Je me souviens de les avoir cité aussi, en 6ème (terminale), à mon professeur de français, et de l'avoir vue songeuse. Elle m'a appris beaucoup (elle avait été l'une de celle, dans un recoin du secrétariat de l'école technique, à m'engager à faire l'Université) et ce jour là, elle m'a appris plus encore : méditer sur les mots, c'est aimer le monde...

Gagner la bataille de la légitimité intérieure

L'un des éléments sans doute les plus prégnants des débats ayant suivi la mort des 10 soldats français réside dans le manque de compréhension de la population à l'égard de la mission qui leur était confiée. De facto, la pauvreté de l'information généraliste en matière stratégique a conduit à une forme de suivisme à l'égard de communiqués de l'OTAN, qui répondaient à un agenda politique propre. A savoir, mettre en avant les missions de reconstruction - mission oh combien consensuelle - pour tenter de rassembler le maximum de troupes d'un maximum d'Etats.

Or, depuis 2001-2002, la situation a considérablement évolué. L'adversaire s'est regroupé, a gagné en légitimité, a connu une montée en puissance en termes d'effectifs comme de puissance de feu et s'est lancé dans des opérations de plus en plus complexes. Rien de bien neuf là-dedans. Mais, alors que le remarquable travail effectué notamment par le CDEF a bien mis en évidence la nécessité de gagner en légitimité par rapport aux populations locales, sans doute n'avons nous pas, au plan politique cette fois, compris la nécessité de gagner également en légitimité auprès de nos populations. C'était, au demeurant, une dimension mise en évidence par Vincent Desportes dans La guerre probable.

De fait, la théorie stratégique enseigne que la vulnérabilité au "zéro mort" est plus importante lorsque les intérêts nationaux sont perçus comme moins importants. Depuis le 11 septembre, les Américains auparavant très vulnérables au moindre mort ne le sont plus guère : l'intérêt national est parfaitement compris. Mais il le reste mal dans le cas européen (j'insiste, tant des débats similaires à ceux actuellement en cours en France le sont aussi ailleurs). La phrase du LBDSN selon laquelle il faut se préparer à subir des pertes, si elle est de bon sens, apparaît donc comme finalement assez vaine, ne montrant guère comment s'y préparer. La résilience est l'une des pistes à mettre en oeuvre (JDM nous le rappelle à bon escient - peut-être a-t-il lu mon article sur le sujet dans le DSI 37) mais son coeur est la politique d'information - libre, sans manipulations d'aucune sorte et assumant les éventuels débats.
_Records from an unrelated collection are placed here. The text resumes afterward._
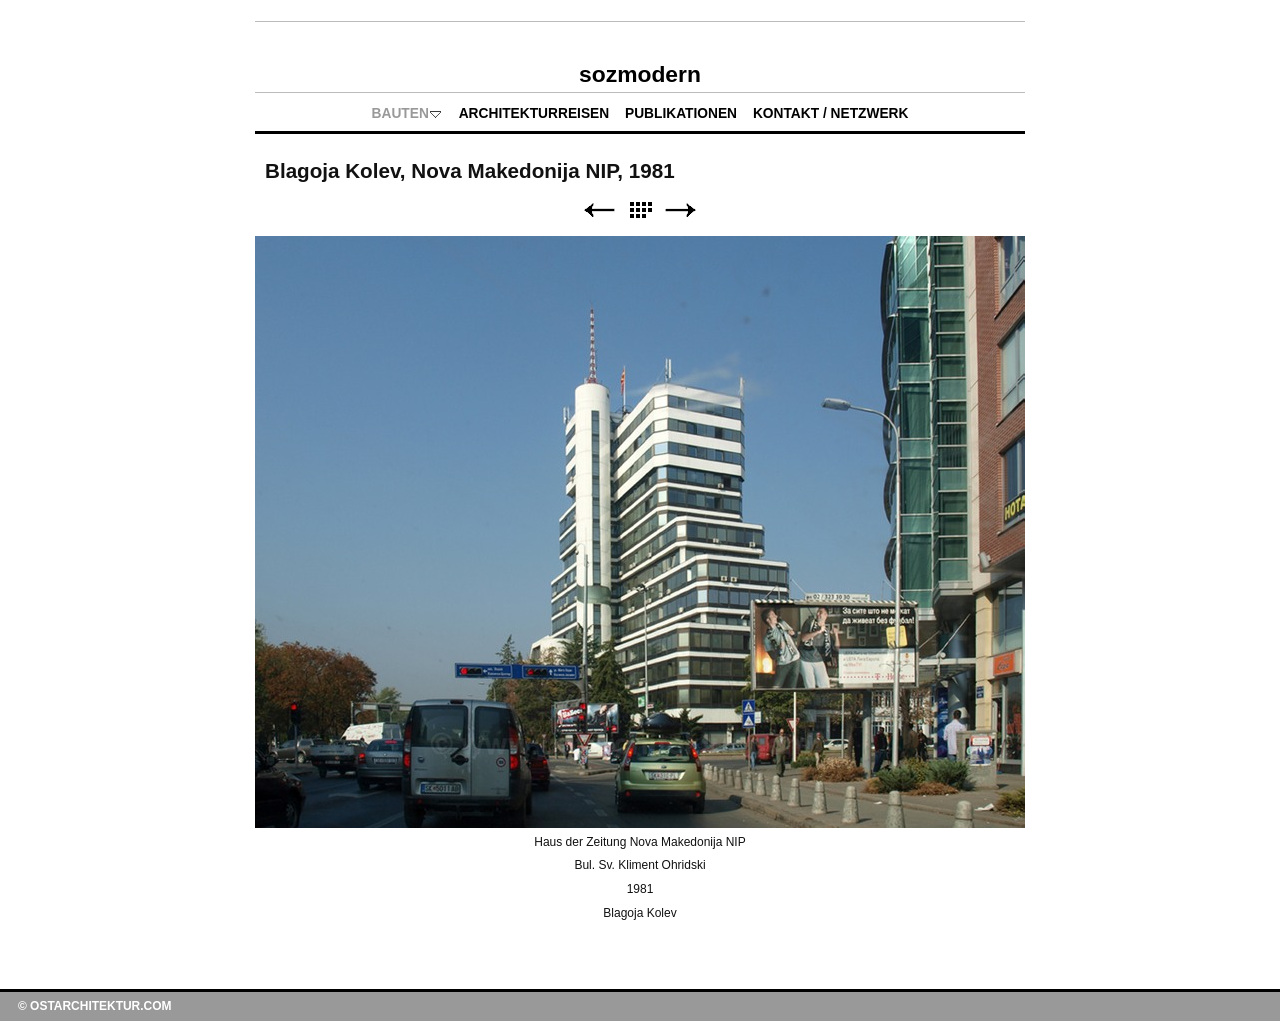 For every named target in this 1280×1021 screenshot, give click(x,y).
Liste (640, 210)
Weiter (681, 210)
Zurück (599, 210) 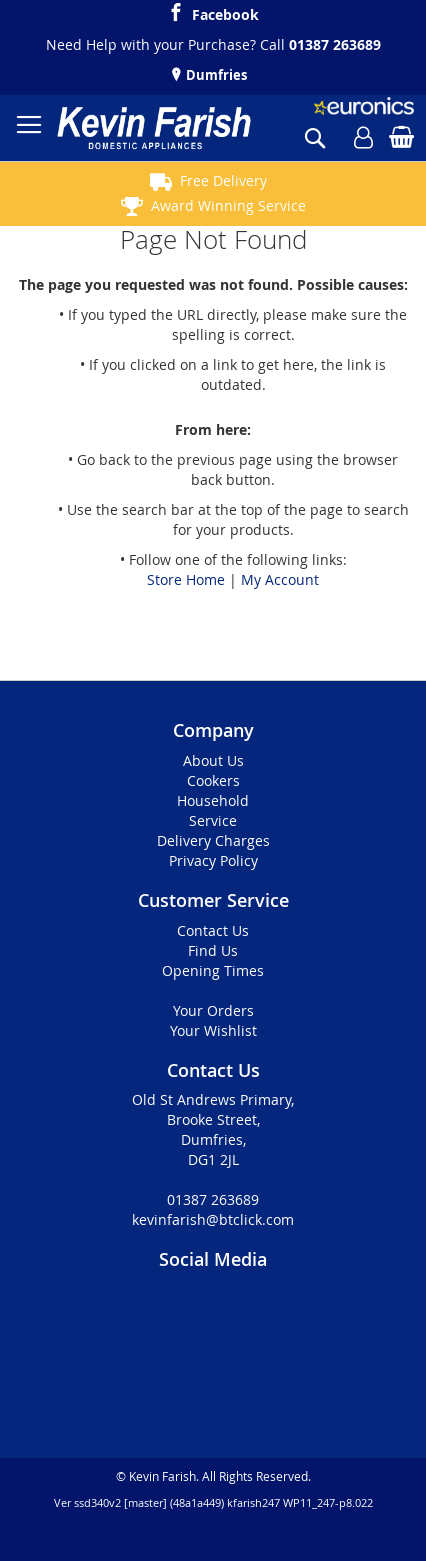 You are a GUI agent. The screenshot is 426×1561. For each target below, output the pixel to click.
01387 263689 (335, 44)
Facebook (225, 12)
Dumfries (215, 75)
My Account (280, 579)
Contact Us (213, 930)
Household (213, 800)
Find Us (213, 950)
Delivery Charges (213, 840)
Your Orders (213, 1010)
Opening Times (213, 970)
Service (213, 820)
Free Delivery (223, 180)
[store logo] (154, 128)
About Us (213, 760)
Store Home (186, 579)
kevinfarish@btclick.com (213, 1219)
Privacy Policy (213, 860)
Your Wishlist (213, 1030)
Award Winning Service (228, 205)
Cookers (213, 780)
Mais l'acception qui est donnée par le LBDSN à la résilience est par trop restrictive. Elle ne prend notamment en compte les aspects liés à l'information ni à la formation (cf. DSI 39). Or, il est ici question de l'incapacité des politiques, des journalistes ou des chercheurs à mettre en évidence la nécessité de s'engager dans ce qui n'est pas une "guerre contre le terrorisme" (ce terme nous aura décidément causé beaucoup de tort) mais bien une opération de stabilisation d'une zone géopolitique sensible pour une foultitude de raisons qu'il conviendrait enfin d'expliquer correctement. De ce point de vue, on est en droit de se demander si nous n'avons pas perdu la bataille de la légitimité intérieure. Autant de points sur lesquels j'aurais l'occasion de revenir cet après-midi sur France-Info.

On the road again

Vous l'aurez constaté, je vous ai donné peu de nouvelles ces derniers temps, charge de travail oblige. Pourtant, l'engagement qui a vu 10 soldats se faire tuer m'a fait assez intensément cogiter hier soir. Derrière le respect pour les morts, la polémique qui qui s'épanouit actuellement me pose problème à plusieurs égards. J'y reviendrai, je pense, dans le courant de la journée. Pour les lecteurs mexicains parmi vous, je suis aujourd'hui, sur cette question, dans le quotidien Reforma.

En attendant, DSI est bien parti chez l'imprimeur - le numéro ne devrait pas vous décevoir - et nous mettons la dernière main au premier DSI-T... qui portera le numéro 13 ! Succédant à T&A, les abonnés à ce dernier le recevront, bien entendu, automatiquement. Je pense, également, qu'il ne devrait pas vous décevoir. Dans l'optique d'Euronaval (où il sera également distribué), il sera forcément un peu plus naval.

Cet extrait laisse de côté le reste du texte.